Support Vector Machine
SVM · Maximum-margin classifier
Separates classes with a hyperplane that maximizes the margin between them, and via the kernel trick can capture nonlinear boundaries.
An SVM looks for the boundary that not only separates the classes but leaves the widest margin on either side. The points closest to that boundary are called support vectors. Wide margins make the classifier more robust to new data, so SVM actively tries to push them.
SVM truly shines when data isn't linearly separable, thanks to the kernel trick. Instead of explicitly mapping data into a higher-dimensional space, kernels (RBF, polynomial, sigmoid) compute inner products in that space directly. The result: a curved boundary in the original space, linear in the lifted one.
SVM is highly effective on small-to-medium datasets, especially when feature count is comparable to or larger than the sample count (genomics, text classification). For very large datasets training time blows up; gradient boosting or deep learning dominate at that scale.

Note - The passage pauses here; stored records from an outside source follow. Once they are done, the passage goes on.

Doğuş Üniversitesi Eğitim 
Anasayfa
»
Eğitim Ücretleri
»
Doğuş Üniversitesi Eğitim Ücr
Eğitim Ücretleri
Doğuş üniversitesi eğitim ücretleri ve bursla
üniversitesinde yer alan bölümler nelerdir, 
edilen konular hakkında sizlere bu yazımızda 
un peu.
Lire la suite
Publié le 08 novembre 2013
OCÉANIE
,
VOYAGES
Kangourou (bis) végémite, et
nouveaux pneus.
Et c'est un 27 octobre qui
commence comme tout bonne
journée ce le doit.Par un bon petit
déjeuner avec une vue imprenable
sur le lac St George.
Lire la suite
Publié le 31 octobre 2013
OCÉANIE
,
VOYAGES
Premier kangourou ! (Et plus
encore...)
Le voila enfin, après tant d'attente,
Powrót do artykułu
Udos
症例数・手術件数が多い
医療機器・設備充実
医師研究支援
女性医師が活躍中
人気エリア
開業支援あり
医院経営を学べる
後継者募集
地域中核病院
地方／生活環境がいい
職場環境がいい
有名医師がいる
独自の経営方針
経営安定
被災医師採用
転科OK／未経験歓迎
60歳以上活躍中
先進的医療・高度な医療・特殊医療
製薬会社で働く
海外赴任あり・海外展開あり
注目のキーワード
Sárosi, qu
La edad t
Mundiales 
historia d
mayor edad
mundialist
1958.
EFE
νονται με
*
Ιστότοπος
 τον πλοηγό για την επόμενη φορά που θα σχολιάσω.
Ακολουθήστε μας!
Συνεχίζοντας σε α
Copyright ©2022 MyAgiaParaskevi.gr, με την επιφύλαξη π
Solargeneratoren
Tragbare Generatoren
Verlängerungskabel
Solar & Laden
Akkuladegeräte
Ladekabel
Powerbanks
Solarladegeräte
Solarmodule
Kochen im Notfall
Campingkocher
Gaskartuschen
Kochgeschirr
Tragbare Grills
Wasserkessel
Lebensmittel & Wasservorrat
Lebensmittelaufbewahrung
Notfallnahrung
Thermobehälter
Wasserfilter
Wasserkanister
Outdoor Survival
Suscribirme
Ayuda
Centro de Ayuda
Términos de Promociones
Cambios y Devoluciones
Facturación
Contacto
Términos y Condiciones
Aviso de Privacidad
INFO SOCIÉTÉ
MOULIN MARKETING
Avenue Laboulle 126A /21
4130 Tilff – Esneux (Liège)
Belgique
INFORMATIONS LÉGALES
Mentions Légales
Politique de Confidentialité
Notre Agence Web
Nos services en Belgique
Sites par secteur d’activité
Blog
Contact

Imagine separating fans of two rival teams with a barrier. You don't drop it down the middle; you give both sides breathing room. If a few fans on each side stand right at the line, the barrier is "supported" by them — those are the critical observations. SVM places the barrier exactly with that logic; a small number of points define the entire model.
A bioinformatics lab analyzes 20,000 genes from 200 patients to classify "cancer present / not". Features outnumber samples by 100×, the classic p ≫ n setting. Random forest is too data-hungry, gradient boosting struggles too.
A linear-kernel SVM trains, the support vectors collapse to about 20 patients — they define the boundary, the other 180 sit in the background. Test accuracy 91%, with a clean ranking of the most influential genes. Small data, high dimensions, SVM still leads.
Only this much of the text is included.